Pick up the packet and shuffle it some more while maintaining the two/four/four groupings just described, with the good cards in the middle group. For instance, the "quad run" false shuffle mentioned earlier is appropriate here, shuffling off the same number of cards (at least five) four times. (There are other, more complex shuffling possibilities.)

"First, we each need a hole card. You decide which one I get and which one you get." Invite the spectator to take the top two cards, look at them, and put one in front of each of you, face down, as hole cards. "Next, you'll decide on two cards for your pile, then two for my pile, then one more for your pile, then one more for mine. Finally, I'll deal whatever two cards remain—something you will have determined—the first one goes to you, the second to me."

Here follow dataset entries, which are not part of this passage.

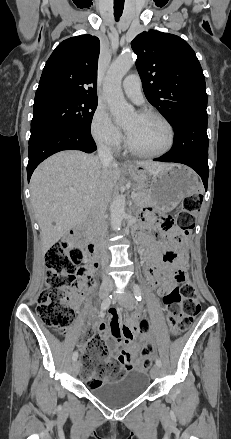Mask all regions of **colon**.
I'll list each match as a JSON object with an SVG mask.
<instances>
[{
  "instance_id": "5ec220e1",
  "label": "colon",
  "mask_w": 231,
  "mask_h": 439,
  "mask_svg": "<svg viewBox=\"0 0 231 439\" xmlns=\"http://www.w3.org/2000/svg\"><path fill=\"white\" fill-rule=\"evenodd\" d=\"M202 202L200 194L190 195L183 200L181 209L174 218L165 216L154 219V222L163 231L178 226L183 231L178 240L184 242L188 233L194 228L195 214L200 210ZM172 258L170 254L169 259ZM83 261L82 249L72 247L68 240L55 243L46 252L48 276L46 287L38 295L36 312L42 323L58 334L65 333L73 320V310L70 305L72 295L79 290L83 282L87 285L91 284L89 271L94 270L96 264L86 268ZM174 279L181 286L173 287L163 293V301L167 307V319L173 333H181L189 327L200 311L196 288L186 280L184 256L177 260ZM138 329L142 334L148 332L145 322L141 323ZM81 344L86 350L81 357L82 375L88 380L89 387L100 386L105 377L112 380L121 378L120 364L116 361H104L108 349L101 338L89 337ZM145 352L151 354L152 348H147ZM151 365L150 359L142 362V367L146 370Z\"/></svg>"
}]
</instances>
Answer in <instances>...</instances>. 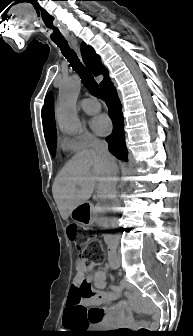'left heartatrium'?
Returning a JSON list of instances; mask_svg holds the SVG:
<instances>
[{"label":"left heart atrium","instance_id":"left-heart-atrium-1","mask_svg":"<svg viewBox=\"0 0 193 336\" xmlns=\"http://www.w3.org/2000/svg\"><path fill=\"white\" fill-rule=\"evenodd\" d=\"M91 127L97 134L105 135L110 132L112 124L109 117L102 114L92 119Z\"/></svg>","mask_w":193,"mask_h":336}]
</instances>
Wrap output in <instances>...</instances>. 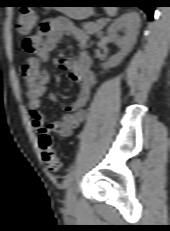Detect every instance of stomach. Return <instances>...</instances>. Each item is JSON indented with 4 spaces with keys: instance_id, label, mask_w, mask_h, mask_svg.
Returning a JSON list of instances; mask_svg holds the SVG:
<instances>
[{
    "instance_id": "0dacf381",
    "label": "stomach",
    "mask_w": 170,
    "mask_h": 231,
    "mask_svg": "<svg viewBox=\"0 0 170 231\" xmlns=\"http://www.w3.org/2000/svg\"><path fill=\"white\" fill-rule=\"evenodd\" d=\"M50 4H72L75 3L74 1L70 0H56V1H48ZM57 9L58 11L64 13L68 17L76 18V19H83L89 16L87 13L86 7H47Z\"/></svg>"
}]
</instances>
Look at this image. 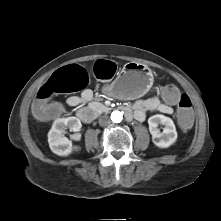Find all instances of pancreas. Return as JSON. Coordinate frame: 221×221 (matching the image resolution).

Hold the next two cards of the packet in front of you, making sure that nobody can see their faces. "One of these cards will be added to your pile, the other will be tucked underneath the packet in my hand. You decide which you get." If the spectator selects the top card, deal it to appropriate pile, and tuck the next card underneath the remaining cards in your hand. If the spectator wants the second card, tuck the first card underneath and deal the second card to the pile. Repeat for the next two cards; the net result is that three cards are now in a pile in front of the spectator, and two have been tucked underneath. Next, give the spectator the same freedom of choice for the next two pairs of cards, only this time the cards selected are dealt into the second pile in front of you. Then, repeat for the next pair of cards in the packet, dealing the selected card onto the spectator's pile, and finally once more with the next pair of cards, dealing the selected card onto your own pile. "That's four cards for each of us," you comment, "We need one more apiece." Deal out the last two cards just as you promised you would; the top one to the spectator's pile, and the bottom one to your own pile.

"You had so many free choices, and I bet used them wisely! I think you'll find that you have a poker hand that will easily beat mine." Have the two piles turned over to verify your claim. (You can always control who has the better hand of course, but we've suggested that you let the spectator win here for a change.)

Once you have mastered both of the Better Poker selection processes above, you could be brave and ask for ten cards in the hope that the packet as it is given to you permits proceeding directly to either the Gardner or the Simon inspired routines, without the need to drop cards in small clumps on the fly to prepare for one of those scenarios. In other words, you may find that either there is a set of winning cards—such as a matching pair—internally separated by an odd numbers of cards, which would permit going the Gardner route, or there is a set of winning cards clustered in either the bottom four cards or the four cards above those. In the latter case, you would then be ready to go the Simon route, provided that the out-of-your-control distribution of the first two cards could not upset the "balance of power." (The positions just referred to are from the perspective of the packet in face-down position, ready to distribute. Everything will of course be reversed when you scan the card faces.) In fact, if there is just one matching pair, separated by an even numbers of cards, then a simple cut of the packet sets things up for the Simon scenario—unless the two cards in question are separated by four others. In that case, you can just split the packet into two groups of five cards and push them together to get the two important cards closer together and then proceed as above.

Now that know how to conspire to have winning (or losing) poker hands, under conditions that appear quite fair, we should point out that none of this helps you to win at real games of poker, where the rules generally do not permit the kinds of peeking, shuffling, mixing and dealing considered above! I beg your pardon, I never promised you a song, reader.